J'ouvre lentement les yeux puis me lève doucement. Mon dos me fait horriblement mal.

- T'as de la visite. Me dit-on.

Je me lève alors. Je suis les gardiens jusqu'à un bureau. Ils me demandent de m'asseoir en face d'une personne. Ils sortent aussi.

- As-salamu aleykum Emin, je suis ton psychologue. Me dit l'homme.

- Wa aleykum el salam, pourquoi j'aurais besoin d'un psychologue ? Lui demandais-je.

- Les policiers ont dit qu'ils t'ont entendu parler seul hier soir. Me dit-il. Ils m'ont contactés et ils ont bien fait. Je sais que ce que tu traverses est dure et c'est à ce moment qu'on a besoin de plus de soutien.

- Je n'ai besoin du soutien de personne. Dis-je fermement. Le soutien d'Allah me suffit.

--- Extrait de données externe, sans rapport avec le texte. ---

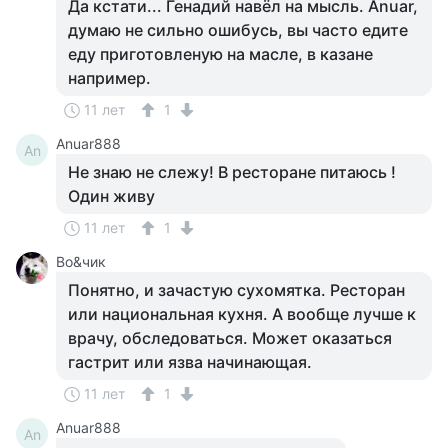
Да кстати... Генадий навёл на мысль. Anuar,
думаю не сильно ошибусь, вы часто едите
еду приготовленую на масле, в казане
например.
11 лет
1
Anuar888
An
Не знаю не слежу! В ресторане питаюсь !
Один живу
11 лет
1
Во&чик
Понятно, и зачастую сухомятка. Ресторан
или национальная кухня. А вообще лучше к
врачу, обследоваться. Может оказаться
гастрит или язва начинающая.
11 лет
1
Anuar888
An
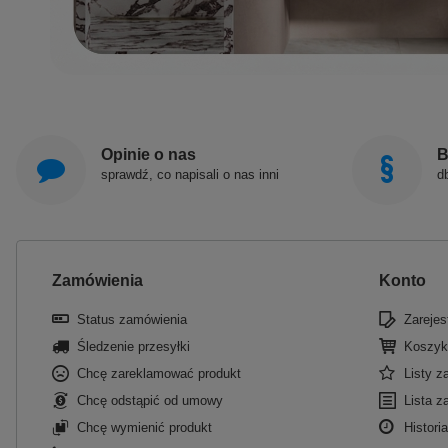
Opinie o nas
B
sprawdź, co napisali o nas inni
d
Zamówienia
Konto
Status zamówienia
Zarejest
Śledzenie przesyłki
Koszyk
Chcę zareklamować produkt
Listy 
Chcę odstąpić od umowy
Lista z
Chcę wymienić produkt
Historia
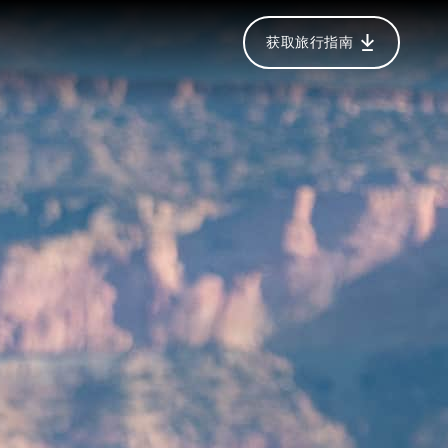
获取旅行指南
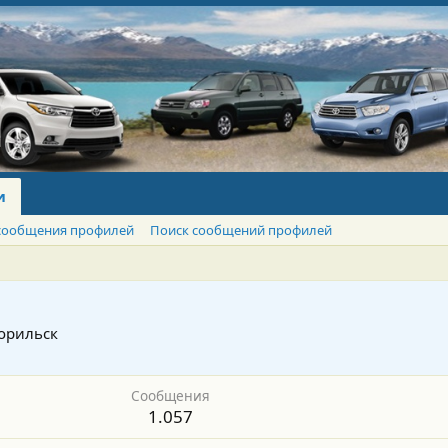
и
сообщения профилей
Поиск сообщений профилей
орильск
Сообщения
1.057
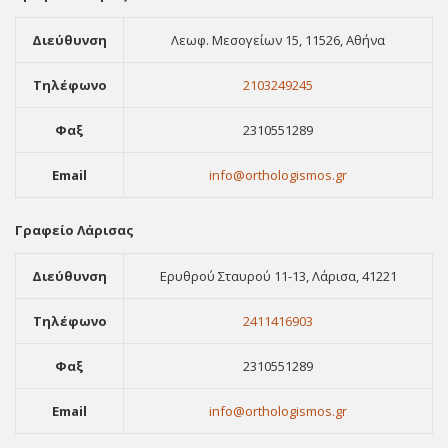
Διεύθυνση
Λεωφ. Μεσογείων 15, 11526, Αθήνα
Τηλέφωνο
2103249245
Φαξ
2310551289
Email
info@orthologismos.gr
Γραφείο Λάρισας
Διεύθυνση
Ερυθρού Σταυρού 11-13, Λάρισα, 41221
Τηλέφωνο
2411416903
Φαξ
2310551289
Email
info@orthologismos.gr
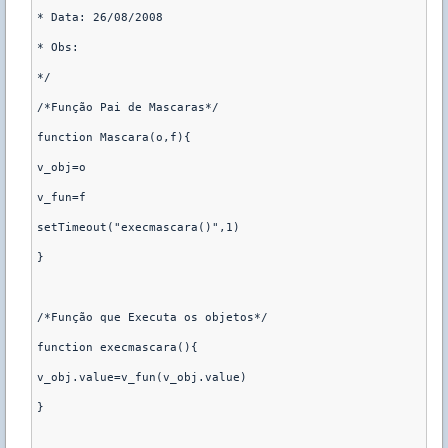
* Data: 26/08/2008

* Obs:

*/

/*Função Pai de Mascaras*/

function Mascara(o,f){

v_obj=o

v_fun=f

setTimeout("execmascara()",1)

}

/*Função que Executa os objetos*/

function execmascara(){

v_obj.value=v_fun(v_obj.value)

}
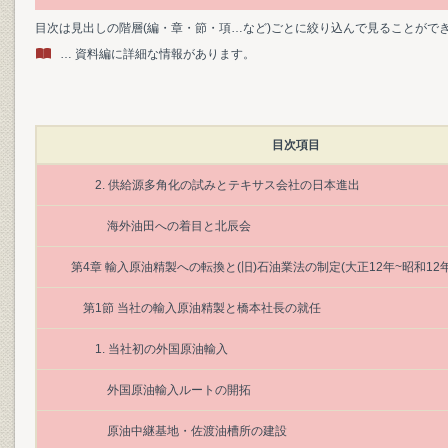
目次は見出しの階層(編・章・節・項…など)ごとに絞り込んで見ることがで
… 資料編に詳細な情報があります。
目次項目
2. 供給源多角化の試みとテキサス会社の日本進出
海外油田への着目と北辰会
第4章 輸入原油精製への転換と(旧)石油業法の制定(大正12年~昭和12年
第1節 当社の輸入原油精製と橋本社長の就任
1. 当社初の外国原油輸入
外国原油輸入ルートの開拓
原油中継基地・佐渡油槽所の建設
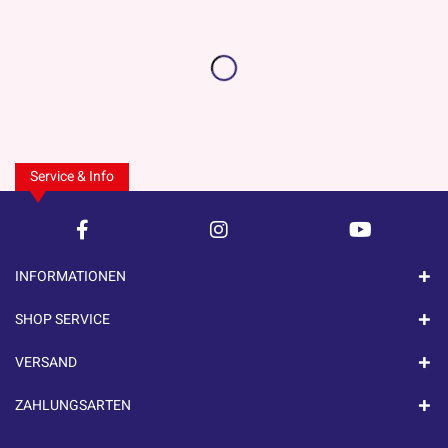
Service & Info
INFORMATIONEN
SHOP SERVICE
VERSAND
ZAHLUNGSARTEN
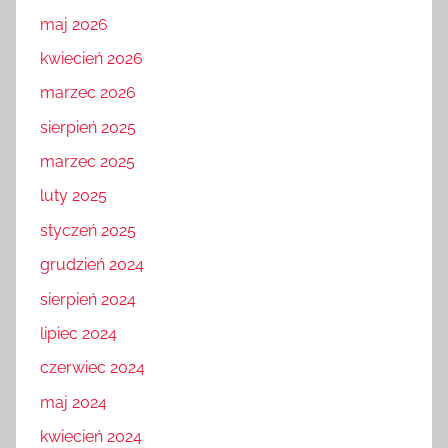
maj 2026
kwiecień 2026
marzec 2026
sierpień 2025
marzec 2025
luty 2025
styczeń 2025
grudzień 2024
sierpień 2024
lipiec 2024
czerwiec 2024
maj 2024
kwiecień 2024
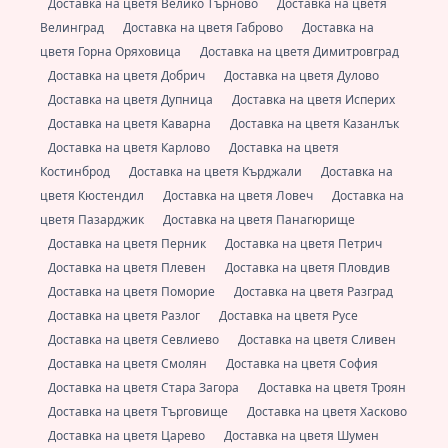
Доставка на цветя Велико Търново
Доставка на цветя
Велинград
Доставка на цветя Габрово
Доставка на
цветя Горна Оряховица
Доставка на цветя Димитровград
Доставка на цветя Добрич
Доставка на цветя Дулово
Доставка на цветя Дупница
Доставка на цветя Исперих
Доставка на цветя Каварна
Доставка на цветя Казанлък
Доставка на цветя Карлово
Доставка на цветя
Костинброд
Доставка на цветя Кърджали
Доставка на
цветя Кюстендил
Доставка на цветя Ловеч
Доставка на
цветя Пазарджик
Доставка на цветя Панагюрище
Доставка на цветя Перник
Доставка на цветя Петрич
Доставка на цветя Плевен
Доставка на цветя Пловдив
Доставка на цветя Поморие
Доставка на цветя Разград
Доставка на цветя Разлог
Доставка на цветя Русе
Доставка на цветя Севлиево
Доставка на цветя Сливен
Доставка на цветя Смолян
Доставка на цветя София
Доставка на цветя Стара Загора
Доставка на цветя Троян
Доставка на цветя Търговище
Доставка на цветя Хасково
Доставка на цветя Царево
Доставка на цветя Шумен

- D'accord, tu as raison. Je voudrais que tu me parles de ta femme, comment elle était, comment tu t'entendais avec elle, ce que tu ressens quand tu penses à elle... Me dit-il.

Je baisse alors la tête.

- Elle était belle. Très belle... je me perdais dans ses yeux quand je la regardais, avant même qu'on ne se marie. Elle était gentille avec tout le monde, elle ne voulait de mal pour personne. Même quand j'étais avec Daesh, elle est restée avec moi. Elle m'avait même suppliée de ne pas partir à Paris. Dis-je avec la voix brisée.

Je reste à fixer le sol.

- Je l'aimais. C'était seulement ça. Je l'aimais alors j'ai risquée ma vie pour elle. Mais des fois, je me demande... où est-ce que ça n'a pas marché ? Où est-ce que j'ai fauté ? Si elle voyait ma situation, elle m'aurait dit de me lever et de patienter. De patienter face à l'épreuve. Dis-je en souriant tristement. Je ne peux décrire à personne comment on s'aimait. C'est quelque chose qui ne s'explique pas. Voilà quatre ans maintenant qu'elle est sous terre, quatre ans que je suis toujours amoureux d'elle, que je l'aime toujours autant, quatre ans que je me dis que je ne peux pas regarder les yeux d'une autre femme qu'elle.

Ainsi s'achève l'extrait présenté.